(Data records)

=== Begin Enclosure ===

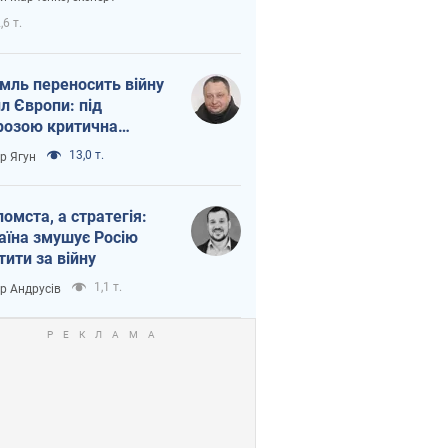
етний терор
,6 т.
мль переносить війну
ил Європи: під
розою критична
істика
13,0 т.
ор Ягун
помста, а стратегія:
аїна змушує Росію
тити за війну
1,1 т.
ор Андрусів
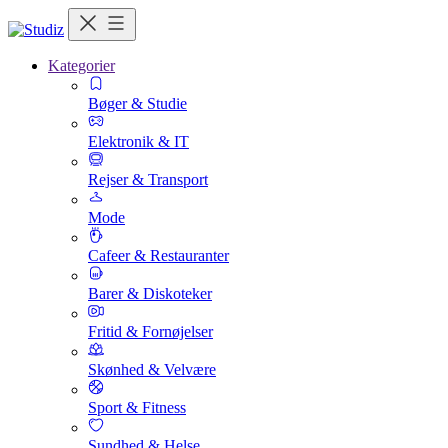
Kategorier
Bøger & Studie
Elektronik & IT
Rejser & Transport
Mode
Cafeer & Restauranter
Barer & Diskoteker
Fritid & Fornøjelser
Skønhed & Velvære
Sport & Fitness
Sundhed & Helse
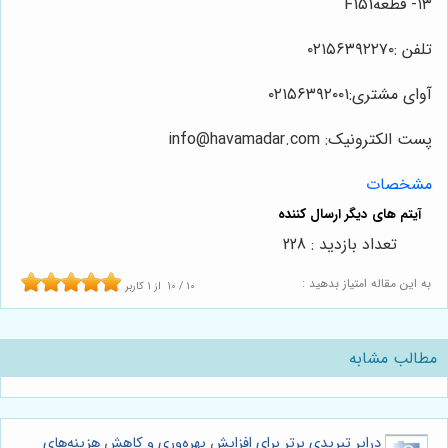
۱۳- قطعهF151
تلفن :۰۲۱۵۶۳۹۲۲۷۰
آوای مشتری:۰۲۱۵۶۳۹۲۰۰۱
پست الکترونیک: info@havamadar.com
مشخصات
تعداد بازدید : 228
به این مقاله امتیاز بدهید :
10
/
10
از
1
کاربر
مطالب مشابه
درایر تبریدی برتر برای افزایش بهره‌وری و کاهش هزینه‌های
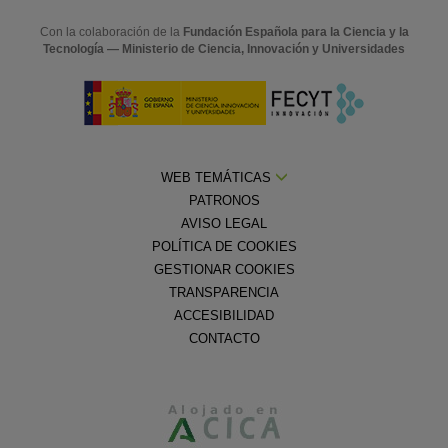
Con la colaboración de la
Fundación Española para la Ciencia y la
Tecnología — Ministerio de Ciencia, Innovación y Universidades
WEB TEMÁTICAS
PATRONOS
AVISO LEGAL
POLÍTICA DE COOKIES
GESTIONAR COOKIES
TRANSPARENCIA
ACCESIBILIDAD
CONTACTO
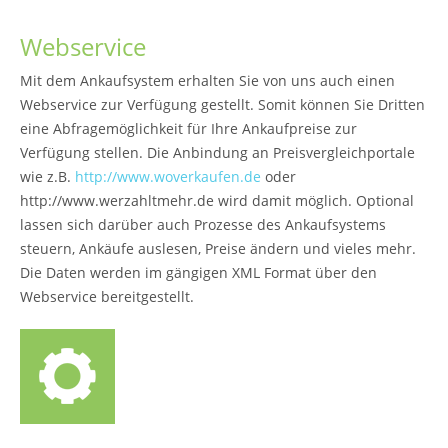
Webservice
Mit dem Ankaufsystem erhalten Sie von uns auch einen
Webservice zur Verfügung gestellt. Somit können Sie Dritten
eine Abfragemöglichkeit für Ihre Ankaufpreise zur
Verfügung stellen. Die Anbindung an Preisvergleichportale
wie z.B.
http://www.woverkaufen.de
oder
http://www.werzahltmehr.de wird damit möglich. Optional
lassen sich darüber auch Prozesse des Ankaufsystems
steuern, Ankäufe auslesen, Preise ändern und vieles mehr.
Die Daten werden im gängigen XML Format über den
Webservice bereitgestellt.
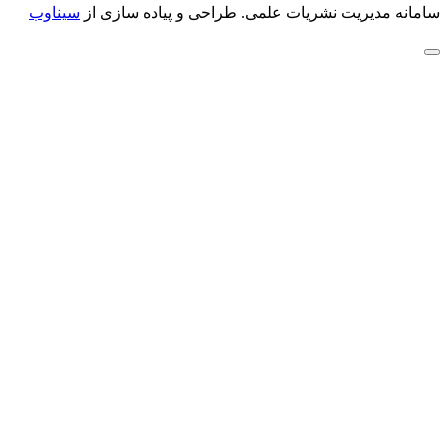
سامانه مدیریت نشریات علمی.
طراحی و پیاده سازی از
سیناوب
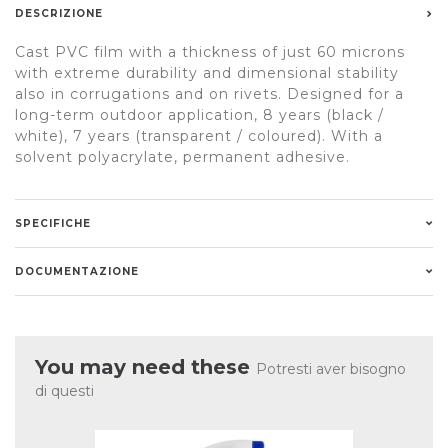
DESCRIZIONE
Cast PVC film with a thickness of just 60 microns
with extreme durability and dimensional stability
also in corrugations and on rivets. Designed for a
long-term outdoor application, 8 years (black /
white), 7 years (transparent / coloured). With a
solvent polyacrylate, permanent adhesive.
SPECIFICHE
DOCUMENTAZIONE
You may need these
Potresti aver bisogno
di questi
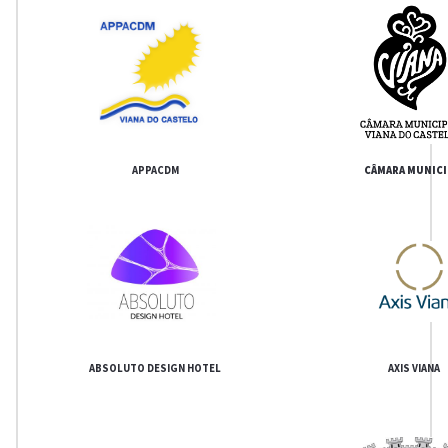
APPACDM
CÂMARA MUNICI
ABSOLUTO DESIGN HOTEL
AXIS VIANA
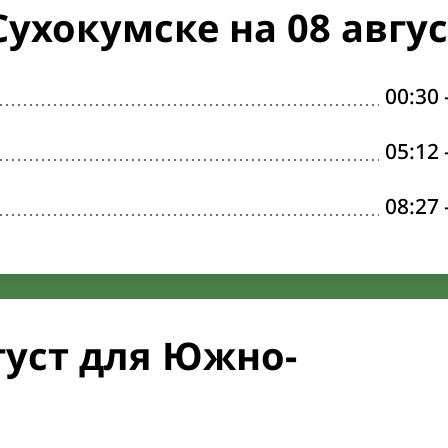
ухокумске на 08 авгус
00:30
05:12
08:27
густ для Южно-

=== End Enclosure ===

**Exercise goal**
Only lines with the word "COOKIES" are wanted, so copy each one from the records.

**Reply**
POLÍTICA DE COOKIES
GESTIONAR COOKIES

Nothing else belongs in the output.